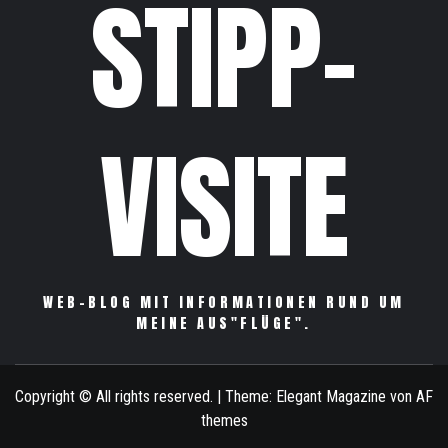
STIPP-
VISITE
WEB-BLOG MIT INFORMATIONEN RUND UM
MEINE AUS"FLÜGE".
Copyright © All rights reserved.
|
Theme:
Elegant Magazine
von
AF
themes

------------------------------------------------------------------------

**Task details:**
Reproduce each entry verbatim, excluding any embedded images.

**Final answer:**
STIPP-
VISITE
WEB-BLOG MIT INFORMATIONEN RUND UM
MEINE AUS"FLÜGE".
Copyright © All rights reserved.
|
Theme:
Elegant Magazine
von
AF
themes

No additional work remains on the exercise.